Adozioni, il declino
di grandi storie

Secondo l’Unicef nel mondo ci sono 120 milioni di bambini senza famiglia. Altre fonti parlano invece di 2,7 milioni di minori (numero in aumento) potenzialmente adottabili perché residenti in Paesi asiatici e africani aperti all’adozione internazionale. Ma il sistema si è inceppato. L’argomento può apparire ameno, mentre l’Italia è alle prese con il cambio di governo e l’attenzione dell’opinione pubblica è tutta concentrata su ciò che accade nei palazzi romani. Si tratta però di cifre impressionanti, milioni di bambini che rischiano di crescere senza una famiglia, con le conseguenze psicologiche e sociali che ciò comporta.

Dal 2004 al 2016 le adozioni internazionali dei Paesi occidentali (Nord America ed Europa dell’Ovest, maggioritari nell’aprire le porte anche per ragioni economiche) sono crollate dell’80%: da 380 mila a meno di 290 mila. In Italia la recente caduta è stata del 55%: sul nostro territorio sono arrivati 4.130 bambini nel 2010, 1.439 l’anno scorso. Dopo gli Usa, restiamo però il secondo Stato al mondo per capacità di accoglienza. In Francia il calo supera il 76%, in Spagna il 90%.

Ma qual è il motivo di questo tracollo? Solo in parte è legato alla crisi economica che ha colpito anche le famiglie del ceto medio. Il costo di un’adozione internazionale varia dai 15 mila ai 30 mila euro (tra spese burocratiche, di viaggio, soggiorno e compensi agli operatori) e non sono previsti rimborsi ordinari da parte dello Stato: una grande ingiustizia, una beffa per chi affronta con amore e tenacia un percorso pieno di incognite e faticoso, dando una famiglia a chi ne è privo. In Italia il calo è anche legato al fatto che la Commissione adozioni internazionali non ha lavorato nel triennio 2014-2016 comportando la sospensione o il non rinnovo degli accordi bilaterali con gli Stati di provenienza dei minori, le associazioni intermediarie dell’adozione mai convocate e tenute all’oscuro delle pratiche.

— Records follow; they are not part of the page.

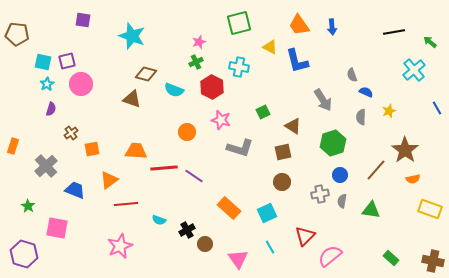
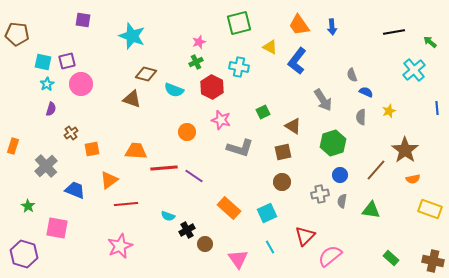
blue L-shape at (297, 61): rotated 52 degrees clockwise
blue line at (437, 108): rotated 24 degrees clockwise
cyan semicircle at (159, 220): moved 9 px right, 4 px up
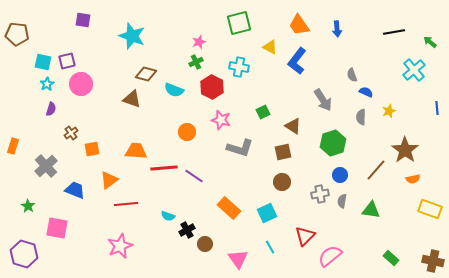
blue arrow at (332, 27): moved 5 px right, 2 px down
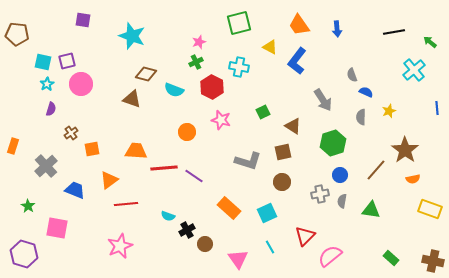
gray L-shape at (240, 148): moved 8 px right, 13 px down
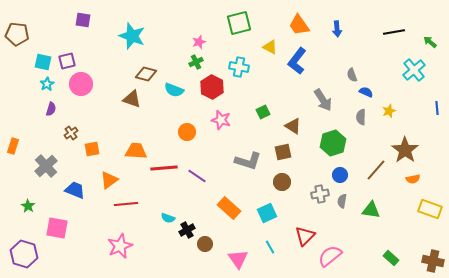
purple line at (194, 176): moved 3 px right
cyan semicircle at (168, 216): moved 2 px down
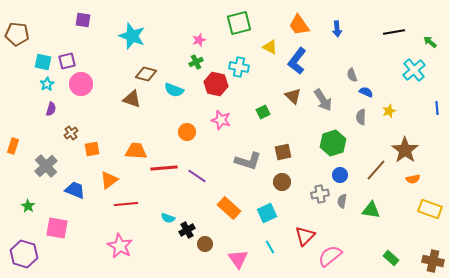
pink star at (199, 42): moved 2 px up
red hexagon at (212, 87): moved 4 px right, 3 px up; rotated 15 degrees counterclockwise
brown triangle at (293, 126): moved 30 px up; rotated 12 degrees clockwise
pink star at (120, 246): rotated 20 degrees counterclockwise
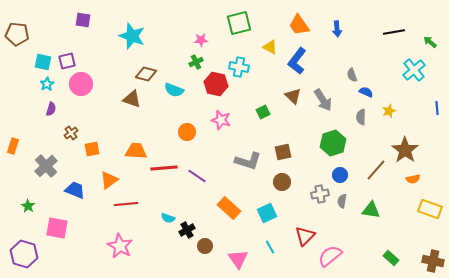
pink star at (199, 40): moved 2 px right; rotated 16 degrees clockwise
brown circle at (205, 244): moved 2 px down
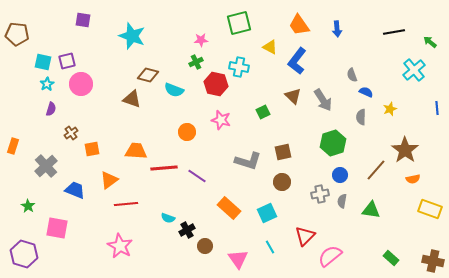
brown diamond at (146, 74): moved 2 px right, 1 px down
yellow star at (389, 111): moved 1 px right, 2 px up
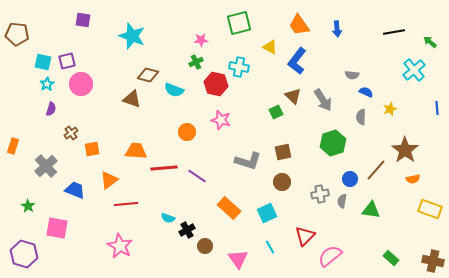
gray semicircle at (352, 75): rotated 64 degrees counterclockwise
green square at (263, 112): moved 13 px right
blue circle at (340, 175): moved 10 px right, 4 px down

Ma la ragione più profonda di questa débâcle mondiale è la chiusura, del tutto o in parte, delle porte da parte dei bacini dai quali provenivano i bambini. È il caso di Etiopia (dalla quale sono arrivati 10 mila minori in vent’anni), Russia, Polonia, Romania, Bulgaria, Bielorussia, Ucraina, Kenya, Congo, Uganda e Mali. In alcuni casi gli Stati hanno assunto atteggiamenti sovranisti, facendo prevalere l’orgoglio nazionale all’interesse dei bambini adottabili. Con ricadute dolorose per quelle famiglie alle quali era già stato abbinato il minore, che lo avevano conosciuto nel primo viaggio e poi la pratica è stata congelata in attesa di novità che non arrivano. Ci sono coppie che stanno aspettando i loro piccoli (nel frattempo divenuti ragazzini) da otto anni. Un’altra tendenza riguarda l’età dei (pochi) minori dati in adozione, che si è alzata. Inoltre si tratta spesso di bambini con problemi psicofisici o vittime di violenze. Ci vuole un cuore grande per accoglierli. In generale gli adottati si portano addosso una grande ferita, generata dall’essere stati abbandonati dai genitori naturali, una condizione vissuta con senso di colpa e che può non rimarginarsi, nonostante l’affetto della nuova famiglia. L’adozione non è facile, non è un gesto sentimentalista ma l’esito di un percorso che mette alla prova i nuovi genitori, a rischio fallimento. Ma sono tutte grandi storie d’amore, dato e ricevuto dai minori che hanno bisogno di protezione.

Deve invece preoccupare il destino di quei piccoli che resteranno negli orfanatrofi, nonostante le tante famiglie disponibili ad adottarli. «Di recente – ha raccontato in un convegno Paola Crestani, presidente del Ciai (Centro italiano aiuti all’infanzia) – in Etiopia il direttore di un orfanatrofio mi ha detto candidamente che conta i bambini ogni mese perché non è sicuro di quanti ne muoiano».